04 May 4 Reasons to Consider Metal to Plastic Conversion
Since the introduction of engineering-grade resins and plastic materials in the 1950s, many parts previously fabricated from metal have been replaced by injection molded parts. On average, companies report an overall cost savings of 25-50% by converting to plastic parts, yet some manufacturers have resisted making the change.
When product manufacturers haven’t considered replacing metal with plastic, it’s likely because they haven’t been informed of the complex qualities that plastic can offer. Others simply appreciate the predictability of using the same material incorporated in the part’s initial design, rather than considering plastic materials that will match or exceed the current material’s performance attributes.

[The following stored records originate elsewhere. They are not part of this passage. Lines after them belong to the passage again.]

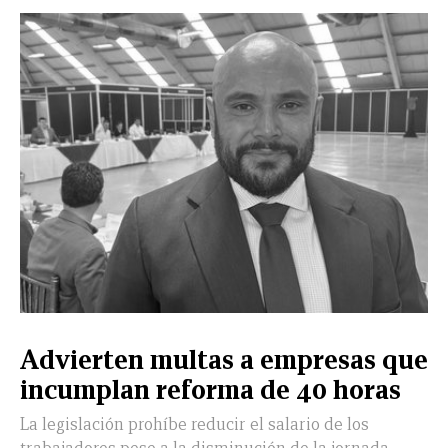
Advierten multas a empresas que
incumplan reforma de 40 horas
La legislación prohíbe reducir el salario de los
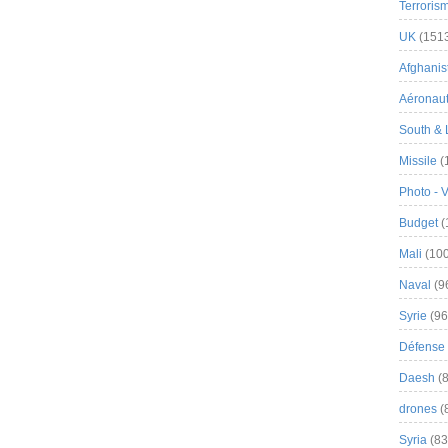
Terroris
UK
(151
Afghanist
Aéronau
South & 
Missile
(
Photo - 
Budget
(
Mali
(100
Naval
(9
Syrie
(96
Défense 
Daesh
(8
drones
(
Syria
(83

As a production material, plastic blends can be customized to meet specific environmental, structural, and operational demands. The right design and choice of material can produce a plastic component that will outperform metal. Also, adding reinforcing features like ribs and gussets that can be molded directly into the plastic, will improve strength and durability, as well as reduce production time.
When additives are blended directly into plastic, they can bolster specific attributes and create a highly customized material. These additives increase plastic performance in areas such as impact and tensile strength, friction, scratch and flame resistance. Additives make plastics lighter, safer for use in food distribution and medical supplies, and are more environmentally friendly.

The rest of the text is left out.